● What you should do:
Apart from the pictures, every entry below should be repeated exactly.

** Opening Data provided block **

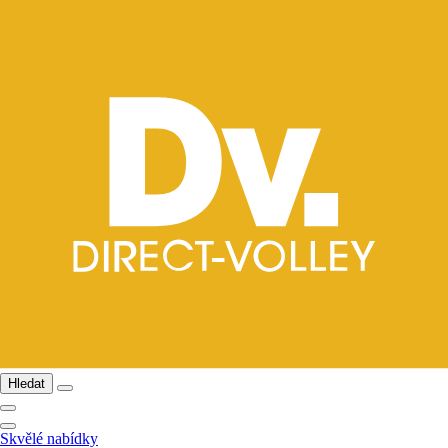
Hledat
Skvělé nabídky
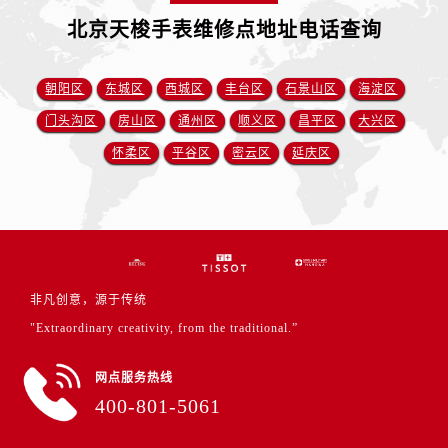
北京天梭手表维修点地址电话查询
朝阳区
东城区
西城区
丰台区
石景山区
海淀区
门头沟区
房山区
通州区
顺义区
昌平区
大兴区
怀柔区
平谷区
密云区
延庆区
非凡创意，源于传统
"Extraordinary creativity, from the traditional.”
网点服务热线
400-801-5061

** Closing Data provided block **

● Exercise response:
Hledat
Skvělé nabídky
北京天梭手表维修点地址电话查询
朝阳区
东城区
西城区
丰台区
石景山区
海淀区
门头沟区
房山区
通州区
顺义区
昌平区
大兴区
怀柔区
平谷区
密云区
延庆区
非凡创意，源于传统
"Extraordinary creativity, from the traditional.”
网点服务热线
400-801-5061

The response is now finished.